Tag Archives: joy

Working Girl: The Wisest Teachers I Ever Worked With

The job I held the longest in college was working for a company that  taught living and employment skills to developmentally disabled adults. I worked overnight and weekend shifts in the supervised living apartments for fifteen months. Clients who lived there were termed “high functioning”: people who had the potential of someday living independently. I believe there were seven two-bedroom apartments in addition to the office and a laundry room. It was a great job, involving a lot of hours, not bad pay, and very interesting clients and staff to work with. I was toying with a major in Psychology at the time, and this seemed a decent way to get some firsthand knowledge of the interesting and sometimes tragic things that can cause problems in the human brain, and how those problems manifest.
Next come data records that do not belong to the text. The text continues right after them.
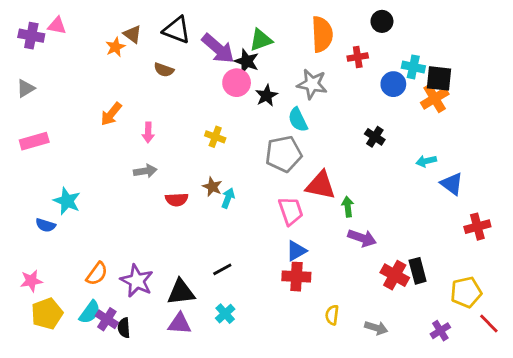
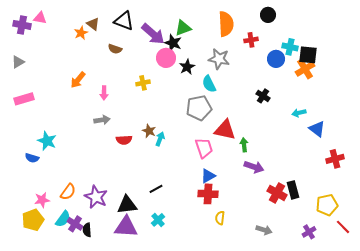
yellow cross: (215, 137) -> (143, 83), moved, turned -32
pink star: (31, 281) -> (42, 200), moved
yellow semicircle: (332, 315) -> (220, 218), moved
purple triangle: (180, 324) -> (126, 227), size x1.4

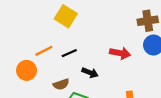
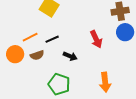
red arrow: (120, 53) -> (96, 39), turned 54
brown semicircle: (61, 84) -> (37, 55), moved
One of my first duties on a weekend shift was to take some clients to the grocery store with another staff person. My task was to help them make sure they got everything on their list, and that they paid for it as budgeted. Some clients had written lists, others had pictures. The other staff person took three people, and I took three and since it was pretty tightly organized, it went smoothly. We got the looks, though. In the aisles, as shoppers were picking out their Dinty Moore stew and their macaroni and cheese, they watched us doing the same thing, a college girl and three middle-aged people with obvious disabilities, moving as a closely knit unit through the store. A woman in her forties stopped me and said, “I just think it is wonderful what you are doing; I know I couldn’t do it.”  “Uh, thanks,” I stammered. What I was doing wasn’t that difficult, actually, although three grocery lists were a little more than I was used to managing, but I understood what she was saying. And it bothered me. I felt she was making a bigger deal of it than it was, to justify why she preferred not to deal with people who are different. We were just folks getting groceries, for Pete’s sake. We weren’t leaking contagion, or howling epithets at passersby, we were just checking to see if our cash on hand would allow us to spring for a can of spaghetti WITH meatballs. And feeling pretty pleased with ourselves at the checkout, when all the purchases were successfully paid for with the money in the envelopes, and all the prized food was ready to go back to the apartment. Mission accomplished.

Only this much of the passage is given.